Economics of LEGO Sets with Data Science

May 30, 2024

I collect LEGO and write Python — so I merged Rebrickable exports with a BrickEconomy scraper to see how sets, colors, and themes evolved, and whether a simple model could explain prices on classics like 001-1. This page is the story with charts; full notebooks live in AlgoETS/LegosTracker. Version française.

Data sources

Dataset	What it gives you
Rebrickable CSVs	sets, themes, parts, colors, inventories — great for counts and joins
BrickEconomy (scraped)	historical resale-style prices Rebrickable does not ship

Rebrickable files include sets.csv, themes.csv, parts.csv, colors.csv, and inventory tables — standard star schema for “how big is LEGO over time?”

Overview of Rebrickable tables and joins

Sets over the decades

Two trends jump out when you group by year:

Count of named sets rises — LEGO product line expansion is real in the data.
Average part count per set climbs — models got denser, not just more numerous.

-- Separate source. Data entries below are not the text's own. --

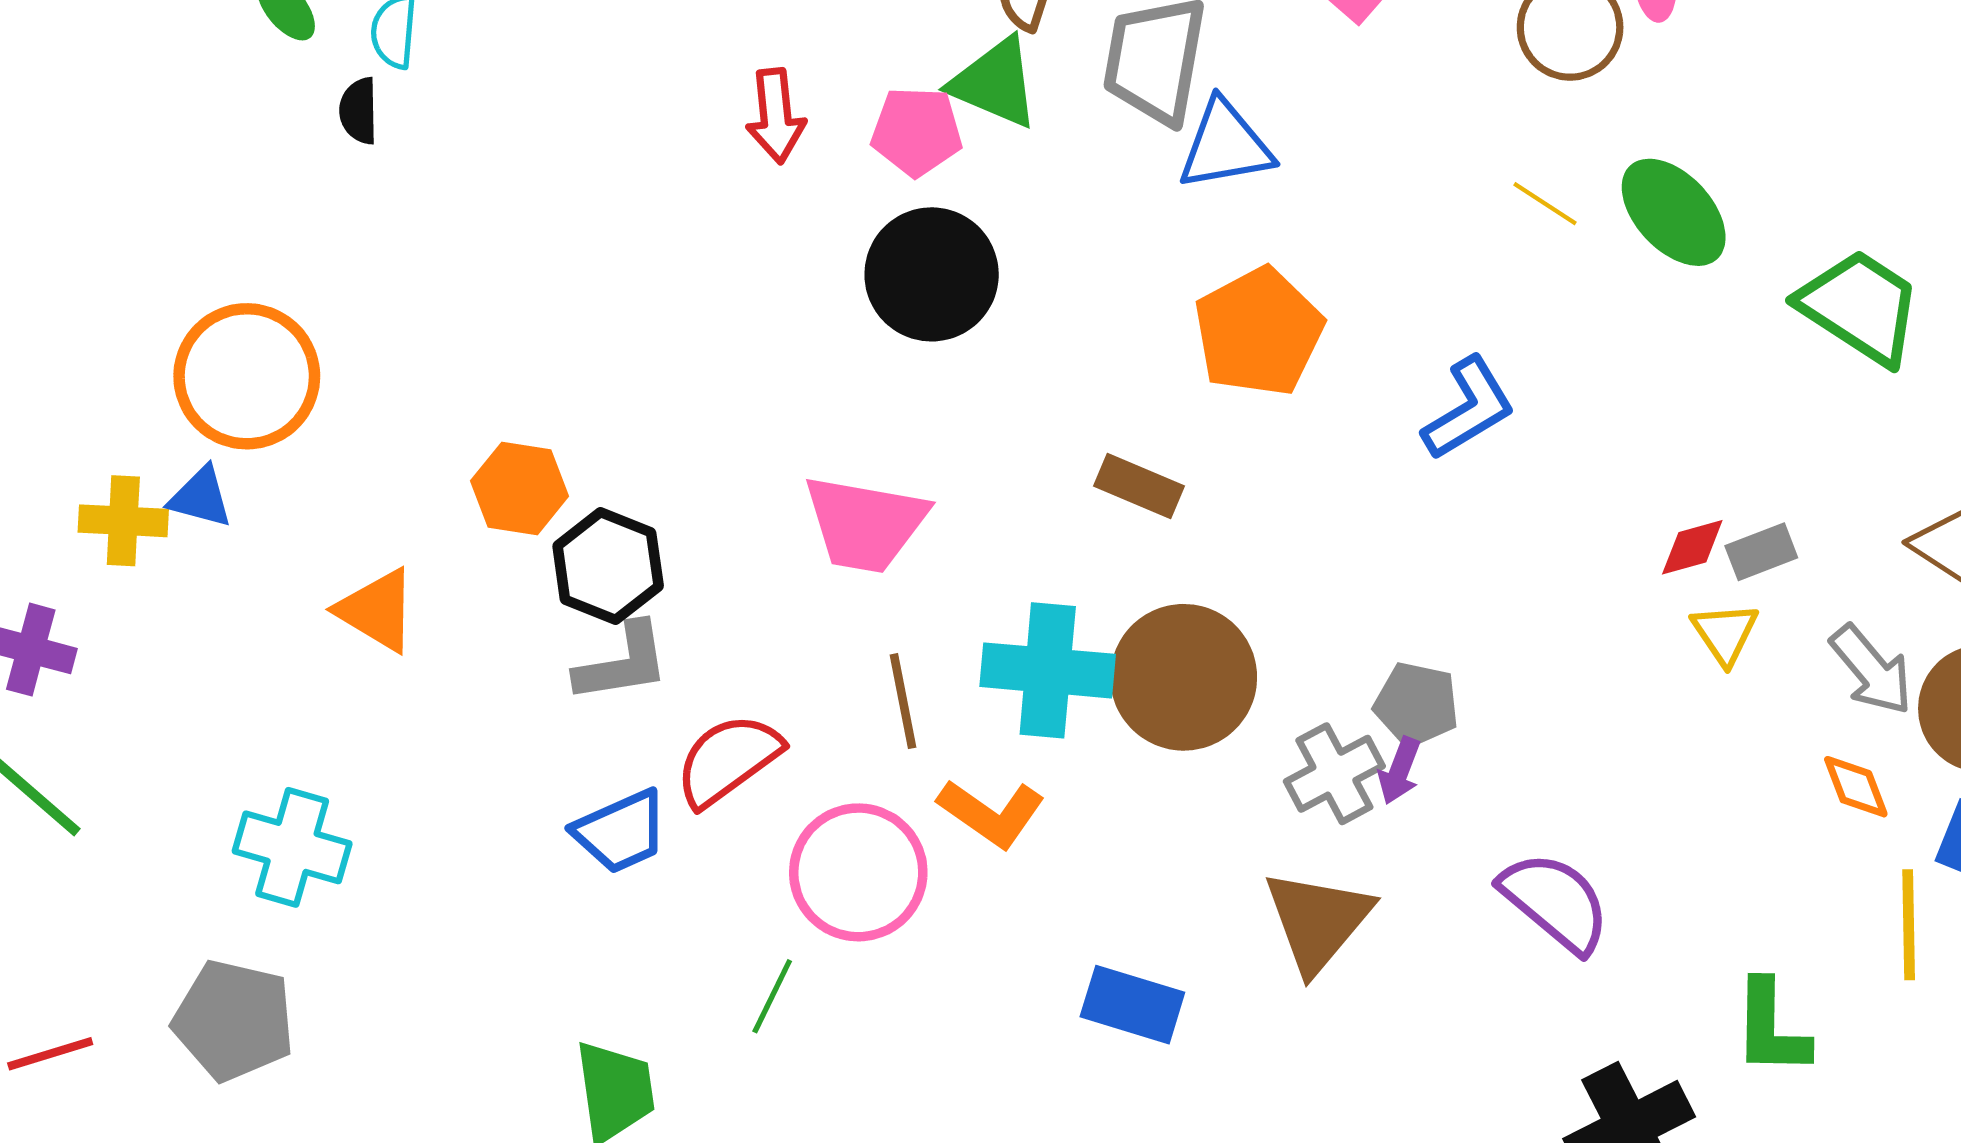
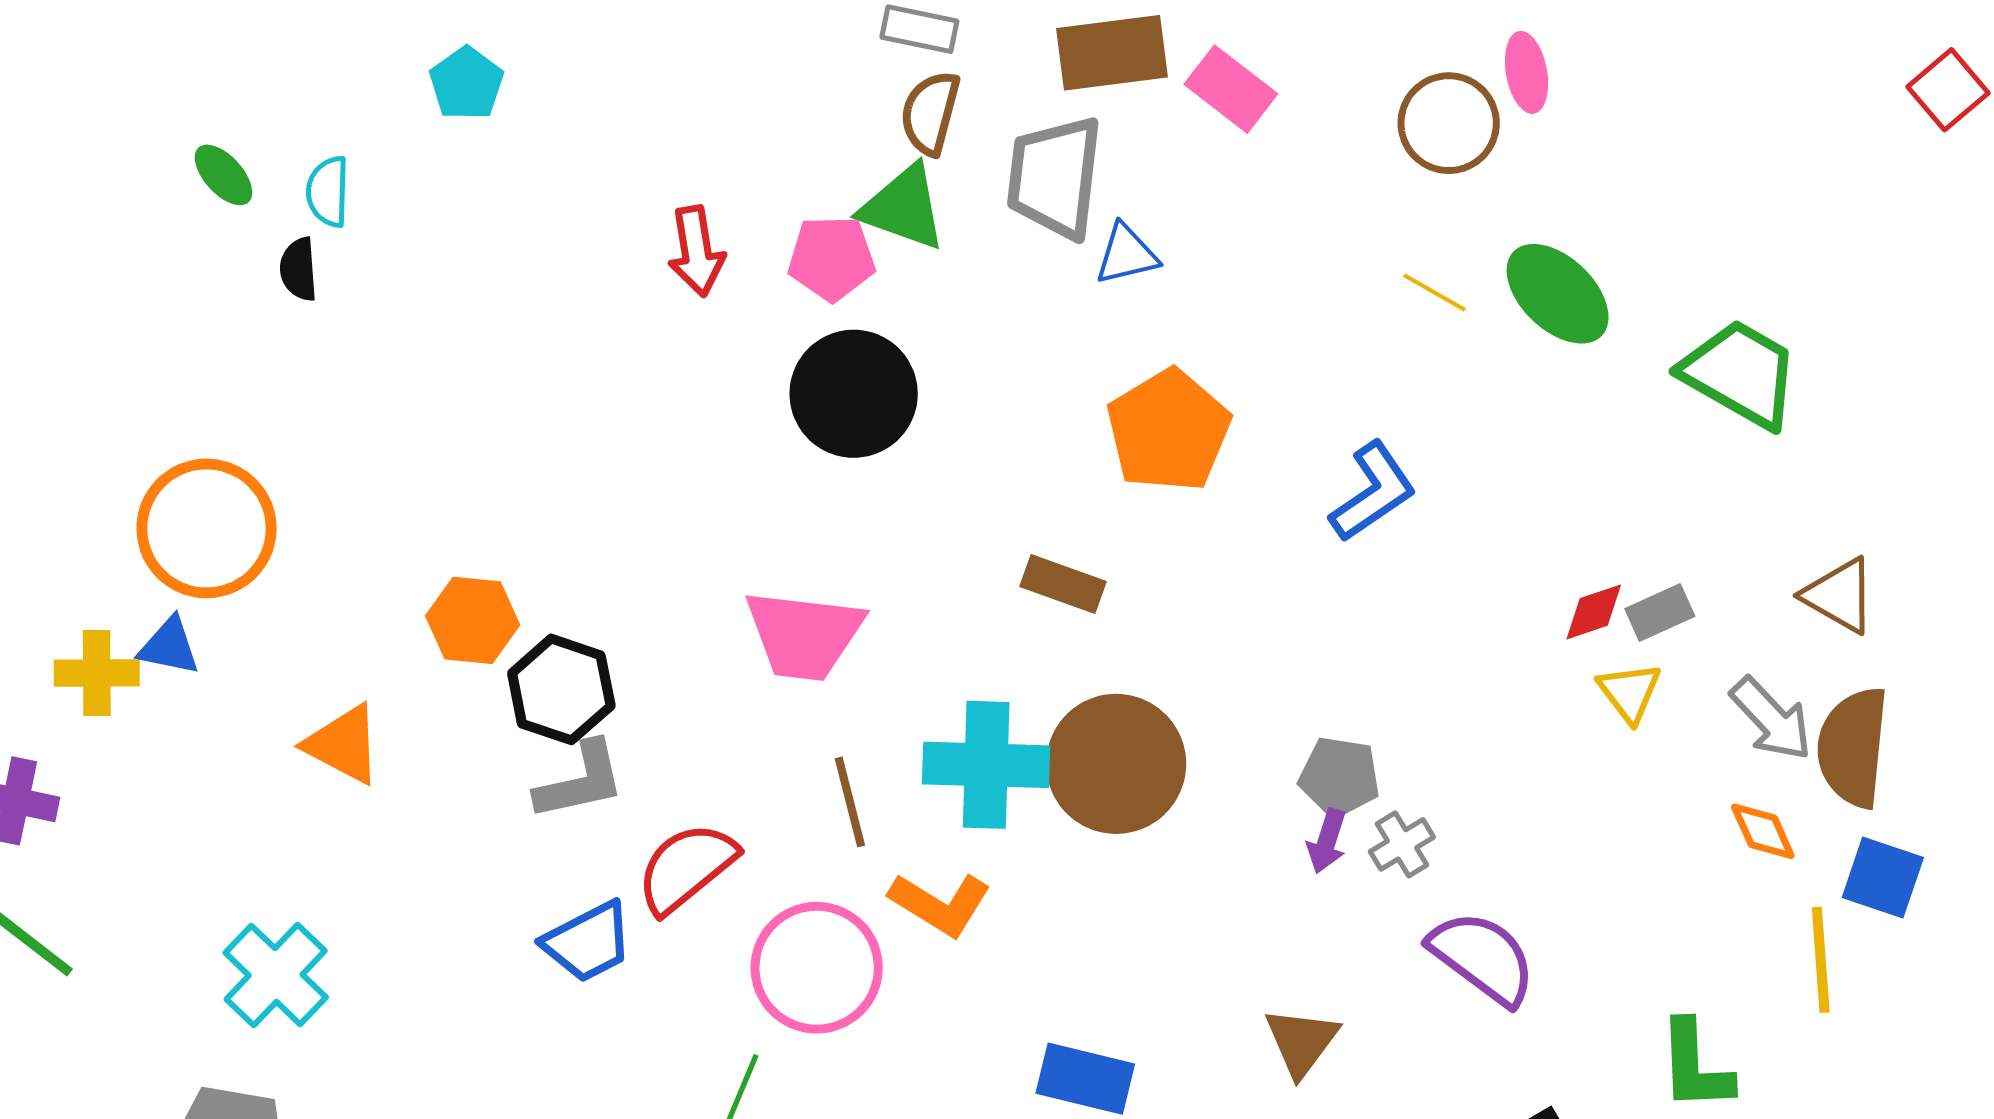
blue triangle: (1225, 145) -> (1127, 255), size x0.7
gray cross: (1334, 774) -> (1402, 844), moved, size x0.7
cyan cross: (292, 847) -> (276, 975), turned 31
brown triangle: (1318, 921) -> (1301, 1042), moved, size x0.7

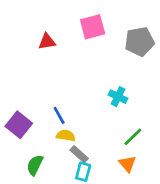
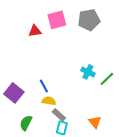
pink square: (93, 27) -> (57, 20), moved
gray pentagon: (140, 42) -> (89, 20), moved
green line: (133, 137) -> (107, 79), moved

Number of sets released per year

Average parts per set by year

Narrative check: adult-targeted lines and licensed themes show up as tail mass in part counts, not only kid-scale sets.

Themes — what dominates the catalog

Join sets.theme_id → themes, filter to top-level themes (no parent_id), bar-chart the top ten by set count.

Top 10 themes by number of sets

Star Wars, City, Technic, and friends crowd the head — good sanity check that merges worked before you trust price scrapes.

Why scrape BrickEconomy?

Rebrickable answers what exists; it does not answer what people pay on the secondary market. I used Playwright + asyncio to collect BrickEconomy pages — pydantic models for validation, aiohttp where fetch-only sufficed.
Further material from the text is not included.